- [Record excerpts]:
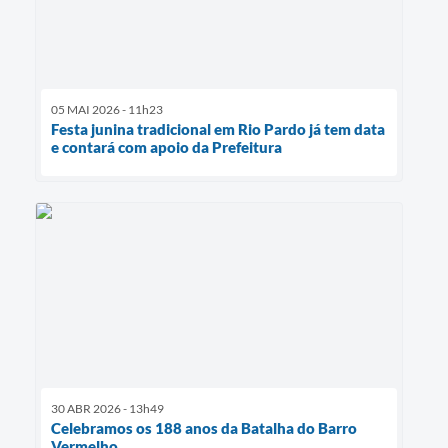
05 MAI 2026 - 11h23
Festa junina tradicional em Rio Pardo já tem data
e contará com apoio da Prefeitura
30 ABR 2026 - 13h49
Celebramos os 188 anos da Batalha do Barro
Vermelho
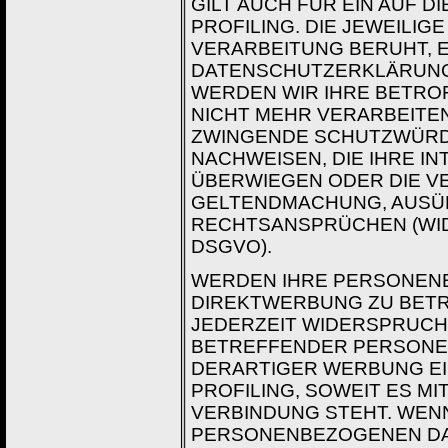
GILT AUCH FÜR EIN AUF 
PROFILING. DIE JEWEILI
VERARBEITUNG BERUHT, 
DATENSCHUTZERKLÄRUNG.
WERDEN WIR IHRE BETR
NICHT MEHR VERARBEITEN
ZWINGENDE SCHUTZWÜRDI
NACHWEISEN, DIE IHRE I
ÜBERWIEGEN ODER DIE V
GELTENDMACHUNG, AUSÜ
RECHTSANSPRÜCHEN (WIDE
DSGVO).
WERDEN IHRE PERSONENB
DIREKTWERBUNG ZU BETRE
JEDERZEIT WIDERSPRUCH
BETREFFENDER PERSONE
DERARTIGER WERBUNG EIN
PROFILING, SOWEIT ES M
VERBINDUNG STEHT. WEN
PERSONENBEZOGENEN DA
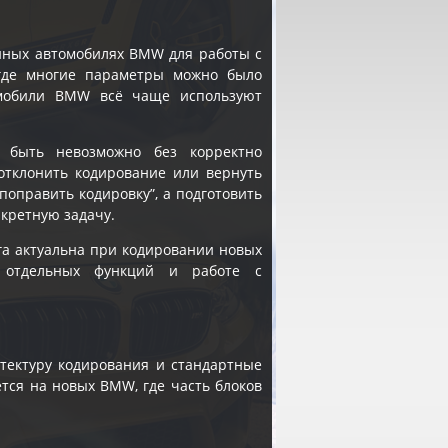
нных автомобилях BMW для работы с
 где многие параметры можно было
омобили BMW всё чаще используют
 быть невозможно без корректно
отклонить кодирование или вернуть
поправить кодировку”, а подготовить
кретную задачу.
уга актуальна при кодировании новых
и отдельных функций и работе с
итектуру кодирования и стандартные
тся на новых BMW, где часть блоков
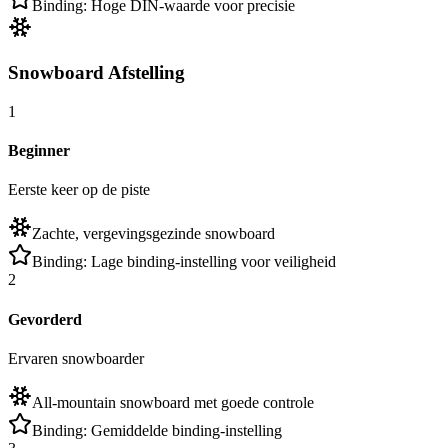
Binding:
Hoge DIN-waarde voor precisie
Snowboard Afstelling
1
Beginner
Eerste keer op de piste
Zachte, vergevingsgezinde snowboard
Binding:
Lage binding-instelling voor veiligheid
2
Gevorderd
Ervaren snowboarder
All-mountain snowboard met goede controle
Binding:
Gemiddelde binding-instelling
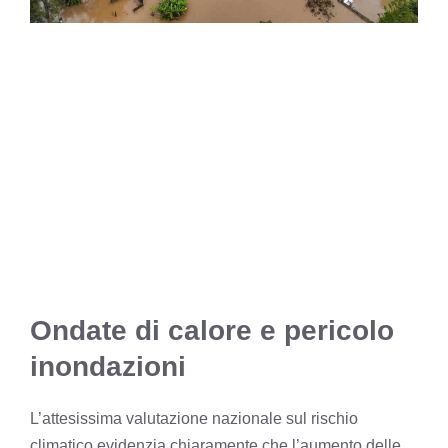
Ondate di calore e pericolo
inondazioni
L’attesissima valutazione nazionale sul rischio
climatico evidenzia chiaramente che l’aumento delle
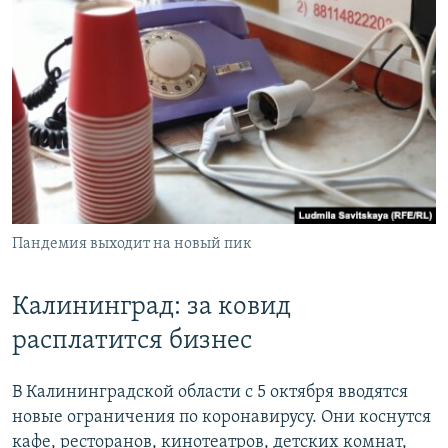
Пандемия выходит на новый пик
Калининград: за ковид
расплатится бизнес
В Калининградской области с 5 октября вводятся
новые ограничения по коронавирусу. Они коснутся
кафе, ресторанов, кинотеатров, детских комнат,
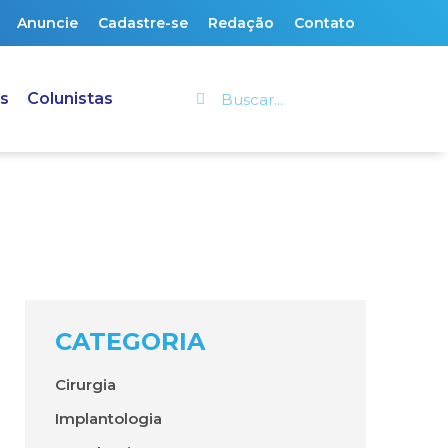
Anuncie
Cadastre-se
Redação
Contato
s
Colunistas
CATEGORIA
Cirurgia
Implantologia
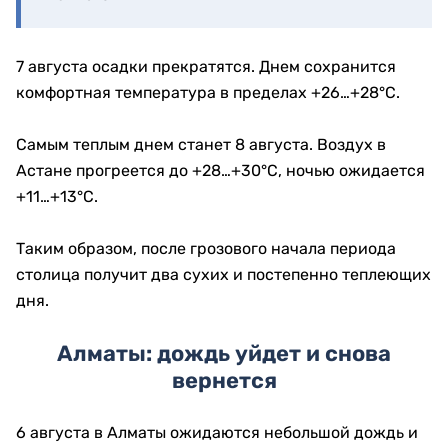
7 августа осадки прекратятся. Днем сохранится
комфортная температура в пределах +26…+28°C.
Самым теплым днем станет 8 августа. Воздух в
Астане прогреется до +28…+30°C, ночью ожидается
+11…+13°C.
Таким образом, после грозового начала периода
столица получит два сухих и постепенно теплеющих
дня.
Алматы: дождь уйдет и снова
вернется
6 августа в Алматы ожидаются небольшой дождь и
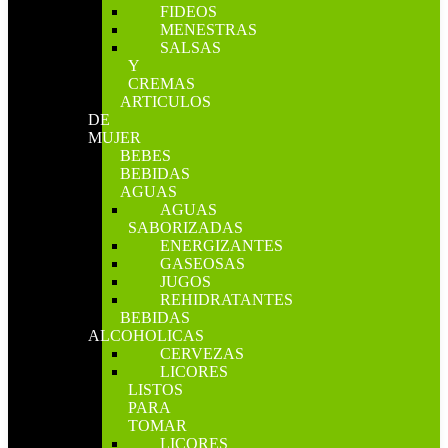
FIDEOS
MENESTRAS
SALSAS
Y
CREMAS
ARTICULOS
DE
MUJER
BEBES
BEBIDAS
AGUAS
AGUAS
SABORIZADAS
ENERGIZANTES
GASEOSAS
JUGOS
REHIDRATANTES
BEBIDAS
ALCOHOLICAS
CERVEZAS
LICORES
LISTOS
PARA
TOMAR
LICORES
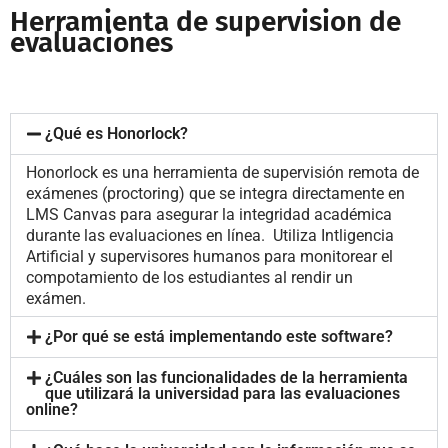
Herramienta de supervision de
evaluaciones
¿Qué es Honorlock?
Honorlock es una herramienta de supervisión remota de
exámenes (proctoring) que se integra directamente en
LMS Canvas para asegurar la integridad académica
durante las evaluaciones en línea. Utiliza Intligencia
Artificial y supervisores humanos para monitorear el
compotamiento de los estudiantes al rendir un
exámen.
¿Por qué se está implementando este software?
¿Cuáles son las funcionalidades de la herramienta
que utilizará la universidad para las evaluaciones
online?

- [Exercise objective]:
The pictures are to be omitted, and the rest of the listing is to be transcribed exactly.

- [Result for this task]:
05 MAI 2026 - 11h23
Festa junina tradicional em Rio Pardo já tem data
e contará com apoio da Prefeitura
30 ABR 2026 - 13h49
Celebramos os 188 anos da Batalha do Barro
Vermelho
GILT AUCH FÜR EIN AUF 
PROFILING. DIE JEWEILI
VERARBEITUNG BERUHT, 
DATENSCHUTZERKLÄRUNG.
WERDEN WIR IHRE BETR
NICHT MEHR VERARBEITEN
ZWINGENDE SCHUTZWÜRDI
NACHWEISEN, DIE IHRE I
ÜBERWIEGEN ODER DIE V
GELTENDMACHUNG, AUSÜ
RECHTSANSPRÜCHEN (WIDE
DSGVO).
WERDEN IHRE PERSONENB
DIREKTWERBUNG ZU BETRE
JEDERZEIT WIDERSPRUCH
BETREFFENDER PERSONE
DERARTIGER WERBUNG EIN
PROFILING, SOWEIT ES M
VERBINDUNG STEHT. WEN
PERSONENBEZOGENEN DA
нных автомобилях BMW для работы с
 где многие параметры можно было
омобили BMW всё чаще используют
 быть невозможно без корректно
отклонить кодирование или вернуть
поправить кодировку”, а подготовить
кретную задачу.
уга актуальна при кодировании новых
и отдельных функций и работе с
итектуру кодирования и стандартные
тся на новых BMW, где часть блоков
Binding:
Hoge DIN-waarde voor precisie
Snowboard Afstelling
1
Beginner
Eerste keer op de piste
Zachte, vergevingsgezinde snowboard
Binding:
Lage binding-instelling voor veiligheid
2
Gevorderd
Ervaren snowboarder
All-mountain snowboard met goede controle
Binding:
Gemiddelde binding-instelling
Ondate di calore e pericolo
inondazioni
L’attesissima valutazione nazionale sul rischio
climatico evidenzia chiaramente che l’aumento delle
Пандемия выходит на новый пик
Калининград: за ковид
расплатится бизнес
В Калининградской области с 5 октября вводятся
новые ограничения по коронавирусу. Они коснутся
кафе, ресторанов, кинотеатров, детских комнат,
Anuncie
Cadastre-se
Redação
Contato
s
Colunistas
CATEGORIA
Cirurgia
Implantologia
7 августа осадки прекратятся. Днем сохранится
комфортная температура в пределах +26…+28°C.
Самым теплым днем станет 8 августа. Воздух в
Астане прогреется до +28…+30°C, ночью ожидается
+11…+13°C.
Таким образом, после грозового начала периода
столица получит два сухих и постепенно теплеющих
дня.
Алматы: дождь уйдет и снова
вернется
6 августа в Алматы ожидаются небольшой дождь и
FIDEOS
MENESTRAS
SALSAS
Y
CREMAS
ARTICULOS
DE
MUJER
BEBES
BEBIDAS
AGUAS
AGUAS
SABORIZADAS
ENERGIZANTES
GASEOSAS
JUGOS
REHIDRATANTES
BEBIDAS
ALCOHOLICAS
CERVEZAS
LICORES
LISTOS
PARA
TOMAR
LICORES
Herramienta de supervision de
evaluaciones
¿Qué es Honorlock?
Honorlock es una herramienta de supervisión remota de
exámenes (proctoring) que se integra directamente en
LMS Canvas para asegurar la integridad académica
durante las evaluaciones en línea. Utiliza Intligencia
Artificial y supervisores humanos para monitorear el
compotamiento de los estudiantes al rendir un
exámen.
¿Por qué se está implementando este software?
¿Cuáles son las funcionalidades de la herramienta
que utilizará la universidad para las evaluaciones
online?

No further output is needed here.